Monday, June 17, 2002

Palestinian Blows Himself Up Near Site of West Bank Fence
Jewish settlers and Palestinians both object to the plan to build the 225-mile fence of ditches, barricades, walls, sensors, patrol roads and other obstacles running roughly along the old Green Line marking Israel's pre-1967 border from the land it conquered from Jordan in 1967.

Even as the Israeli right began mounting demonstrations outside the prime minister's office against the fence today, the Palestinian leader Yasir Arafat was denouncing it as "a sinful assault on our land."

"An act of racism," Mr. Arafat said. "A fascist apartheid measure being done and we do not accept it. We will continue rejecting it by all means."

Under pressure from his base on the right, Prime Minister Ariel Sharon tonight scheduled a debate on the fence for the full cabinet meeting on Sunday. He had said it would be discussed at an inner cabinet meeting on Wednesday, but several factional parties, representing settlers and Russian immigrants, among others, are threatening to bolt his coalition.

The settlers are opposed to the fence because they fear it could become a de facto border along the pre-1967 line in a settlement with the Palestinians, and they could be isolated or evacuated.

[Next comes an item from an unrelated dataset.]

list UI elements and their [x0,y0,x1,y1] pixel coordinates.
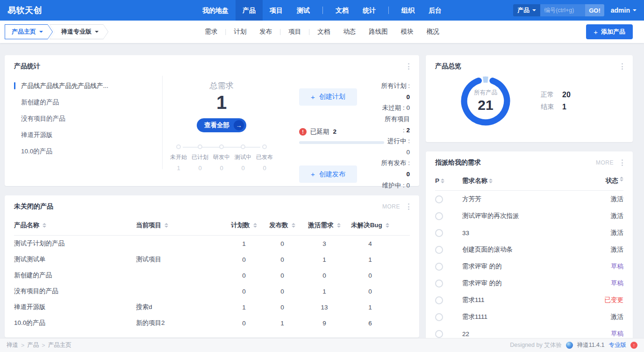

The Palestinians object because the path of construction veers in places east of the line in order to protect settlements or, because of geography, takes land they consider theirs. It would also block the estimated 25,000 Palestinians that Israeli security officials say manage to sneak into Israel to find work each day, further crippling the Palestinian economy, already devastated by 21 months of conflict and internal road closures.